Double Derivative of f(x) = (-5x^2+3x)/(2x^2-5)

[f22archrer]

Homework Statement

f(x) = (-5x^2+3x) / (2x^2-5)

Homework Equations

f 'x)=
(-6x^2+50x-15) / ( 2x^2-5)^2

The Attempt at a Solution

f ''x= ?

 

[berkeman]

Homework Statement

f(x) = (-5x^2+3x) / (2x^2-5)

Homework Equations

f 'x)=
(-6x^2+50x-15) / ( 2x^2-5)^2

The Attempt at a Solution

f ''x= ?

Can you please show all the steps you used to take the first derivative?

 

[f22archrer]

f'(x) = (2x^2 -5)((-10x+3) -(-5x^2+3x)4x) / 2x^2-5
= -20x^3 +6x^2+50x-15+20x^3-12x^2 / (2x^ - 5)^2
= -6x^2 +50x-15 / (2x^2 - 5)^2

 

[berkeman]

f'(x) = (2x^2 -5)((-10x+3) -(-5x^2+3x)4x) / 2x^2-5
= -20x^3 +6x^2+50x-15+20x^3-12x^2 / (2x^ - 5)^2
= -6x^2 +50x-15 / (2x^2 - 5)^2

Thanks, that makes it much easier to check. I think it's correct so far, now just apply the quotient rule one more time to get the second derivative...

 

[lurflurf]

Either use the quotient rule on your first derivative (which is right), or use the second derivative quotient rule, or use the product rule.

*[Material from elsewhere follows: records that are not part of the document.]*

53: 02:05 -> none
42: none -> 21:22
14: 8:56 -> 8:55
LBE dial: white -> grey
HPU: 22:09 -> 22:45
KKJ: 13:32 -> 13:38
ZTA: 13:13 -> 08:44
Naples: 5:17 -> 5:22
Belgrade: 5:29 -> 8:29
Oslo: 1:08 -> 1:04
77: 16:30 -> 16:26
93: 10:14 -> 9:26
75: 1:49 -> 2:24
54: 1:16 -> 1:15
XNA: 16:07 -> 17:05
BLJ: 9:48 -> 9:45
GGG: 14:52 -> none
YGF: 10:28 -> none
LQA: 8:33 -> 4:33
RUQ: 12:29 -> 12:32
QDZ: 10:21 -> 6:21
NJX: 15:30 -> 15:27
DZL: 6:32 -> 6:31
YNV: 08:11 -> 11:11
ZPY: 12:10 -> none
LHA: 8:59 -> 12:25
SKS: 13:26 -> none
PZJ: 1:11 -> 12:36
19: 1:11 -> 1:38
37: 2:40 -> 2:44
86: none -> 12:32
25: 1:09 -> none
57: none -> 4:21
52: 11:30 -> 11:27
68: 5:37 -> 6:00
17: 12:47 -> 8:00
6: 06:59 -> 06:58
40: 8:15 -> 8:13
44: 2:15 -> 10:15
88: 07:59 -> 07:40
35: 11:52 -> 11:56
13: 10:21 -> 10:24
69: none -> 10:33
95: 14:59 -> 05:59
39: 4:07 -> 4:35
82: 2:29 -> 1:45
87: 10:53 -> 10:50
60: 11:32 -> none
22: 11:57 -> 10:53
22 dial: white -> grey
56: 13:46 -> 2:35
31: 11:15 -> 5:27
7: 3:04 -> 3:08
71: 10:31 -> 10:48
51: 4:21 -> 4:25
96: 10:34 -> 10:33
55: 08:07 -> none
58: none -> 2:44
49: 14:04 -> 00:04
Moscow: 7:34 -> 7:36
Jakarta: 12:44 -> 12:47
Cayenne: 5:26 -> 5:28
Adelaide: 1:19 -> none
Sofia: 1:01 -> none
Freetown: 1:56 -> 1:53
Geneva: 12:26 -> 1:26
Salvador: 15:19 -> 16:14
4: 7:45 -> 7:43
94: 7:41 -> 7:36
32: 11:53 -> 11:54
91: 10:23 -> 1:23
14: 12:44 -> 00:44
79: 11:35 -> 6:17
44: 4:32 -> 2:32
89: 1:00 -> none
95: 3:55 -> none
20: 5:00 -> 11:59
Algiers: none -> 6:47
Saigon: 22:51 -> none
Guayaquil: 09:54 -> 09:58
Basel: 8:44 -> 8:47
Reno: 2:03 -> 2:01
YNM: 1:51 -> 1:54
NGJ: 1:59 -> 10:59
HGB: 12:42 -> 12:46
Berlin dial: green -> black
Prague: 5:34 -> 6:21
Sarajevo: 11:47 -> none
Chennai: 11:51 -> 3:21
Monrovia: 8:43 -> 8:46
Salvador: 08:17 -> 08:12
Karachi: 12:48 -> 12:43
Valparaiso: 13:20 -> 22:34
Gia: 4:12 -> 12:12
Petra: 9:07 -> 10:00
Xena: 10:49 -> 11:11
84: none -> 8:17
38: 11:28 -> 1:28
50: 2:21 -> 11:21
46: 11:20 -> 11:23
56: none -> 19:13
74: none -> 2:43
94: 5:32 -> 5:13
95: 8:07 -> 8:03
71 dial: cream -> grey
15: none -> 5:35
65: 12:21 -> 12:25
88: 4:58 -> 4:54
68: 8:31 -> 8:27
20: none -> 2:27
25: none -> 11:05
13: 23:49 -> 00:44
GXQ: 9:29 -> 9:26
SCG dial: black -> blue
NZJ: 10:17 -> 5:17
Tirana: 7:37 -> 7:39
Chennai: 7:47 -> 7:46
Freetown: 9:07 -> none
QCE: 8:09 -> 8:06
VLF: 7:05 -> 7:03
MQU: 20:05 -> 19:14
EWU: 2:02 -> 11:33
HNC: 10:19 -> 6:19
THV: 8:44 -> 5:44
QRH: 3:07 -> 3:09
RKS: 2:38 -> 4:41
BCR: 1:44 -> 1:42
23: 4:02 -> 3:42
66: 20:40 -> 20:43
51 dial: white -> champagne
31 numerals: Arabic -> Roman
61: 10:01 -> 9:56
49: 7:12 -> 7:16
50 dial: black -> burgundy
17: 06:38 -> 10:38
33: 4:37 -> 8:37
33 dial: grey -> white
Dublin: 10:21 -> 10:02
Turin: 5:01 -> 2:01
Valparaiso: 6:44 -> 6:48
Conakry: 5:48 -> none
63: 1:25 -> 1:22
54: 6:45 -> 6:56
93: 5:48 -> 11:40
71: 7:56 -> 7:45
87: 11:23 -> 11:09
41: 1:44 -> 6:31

\left( \dfrac{u}{v} \right) ^{\prime \prime}=\dfrac{u^{\prime \prime} v^2-2u^\prime v v^\prime+2u (v^\prime)^2-u v^{\prime \prime}}{v^3}

 

[SammyS]

f'(x) = ((2x^2 -5)( -10x+3) -(-5x^2+3x)4x) / (2x^2-5) ²

= (-20x^3 +6x^2+50x-15+20x^3-12x^2 ) / (2x^ - 5)^2

= ( -6x^2 +50x-15 ) / (2x^2 - 5)^2

It helps to use sufficient number of parentheses. A little spacing can also help.